EXERCISE REQUIREMENTS: Give the number of lines in the data below that contain "Teknoloji", and only that number.

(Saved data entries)
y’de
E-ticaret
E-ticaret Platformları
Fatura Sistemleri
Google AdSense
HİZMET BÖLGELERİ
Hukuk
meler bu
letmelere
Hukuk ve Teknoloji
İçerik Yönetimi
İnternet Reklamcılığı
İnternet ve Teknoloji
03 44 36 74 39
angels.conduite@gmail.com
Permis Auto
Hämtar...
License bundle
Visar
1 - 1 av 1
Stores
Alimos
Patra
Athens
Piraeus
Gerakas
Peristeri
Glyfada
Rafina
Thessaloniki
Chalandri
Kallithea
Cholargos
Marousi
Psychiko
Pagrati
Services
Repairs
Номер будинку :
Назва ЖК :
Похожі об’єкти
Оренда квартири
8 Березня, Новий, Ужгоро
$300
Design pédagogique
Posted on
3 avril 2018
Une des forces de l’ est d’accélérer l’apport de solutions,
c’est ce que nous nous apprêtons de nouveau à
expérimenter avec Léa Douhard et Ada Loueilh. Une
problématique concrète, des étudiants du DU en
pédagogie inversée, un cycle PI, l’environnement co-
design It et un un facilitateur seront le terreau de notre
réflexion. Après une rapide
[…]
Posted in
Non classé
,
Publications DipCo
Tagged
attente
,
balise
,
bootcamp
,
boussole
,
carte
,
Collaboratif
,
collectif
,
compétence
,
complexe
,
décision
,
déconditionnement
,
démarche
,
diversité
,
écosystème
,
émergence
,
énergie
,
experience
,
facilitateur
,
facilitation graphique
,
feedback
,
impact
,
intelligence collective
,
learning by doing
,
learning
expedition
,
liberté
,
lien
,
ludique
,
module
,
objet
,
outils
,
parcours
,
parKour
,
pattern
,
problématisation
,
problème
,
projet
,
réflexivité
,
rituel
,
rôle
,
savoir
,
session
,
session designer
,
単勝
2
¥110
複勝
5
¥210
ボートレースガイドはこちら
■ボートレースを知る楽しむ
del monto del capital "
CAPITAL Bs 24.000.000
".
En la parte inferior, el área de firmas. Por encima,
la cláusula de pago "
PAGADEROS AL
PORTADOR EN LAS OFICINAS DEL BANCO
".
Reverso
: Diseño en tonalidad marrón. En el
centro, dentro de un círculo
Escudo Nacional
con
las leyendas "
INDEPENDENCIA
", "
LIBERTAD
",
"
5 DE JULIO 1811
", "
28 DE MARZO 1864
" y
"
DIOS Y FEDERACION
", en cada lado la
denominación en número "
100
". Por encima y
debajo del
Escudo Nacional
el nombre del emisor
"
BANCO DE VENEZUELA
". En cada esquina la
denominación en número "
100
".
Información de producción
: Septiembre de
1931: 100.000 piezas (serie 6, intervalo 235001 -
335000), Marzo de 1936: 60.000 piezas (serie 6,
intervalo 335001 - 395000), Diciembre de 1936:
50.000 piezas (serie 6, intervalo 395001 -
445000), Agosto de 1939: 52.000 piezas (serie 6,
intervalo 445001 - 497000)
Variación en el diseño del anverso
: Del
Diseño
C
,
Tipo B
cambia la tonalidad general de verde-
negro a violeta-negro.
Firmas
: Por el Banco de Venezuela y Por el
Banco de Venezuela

RESULT FOR THIS TASK: 2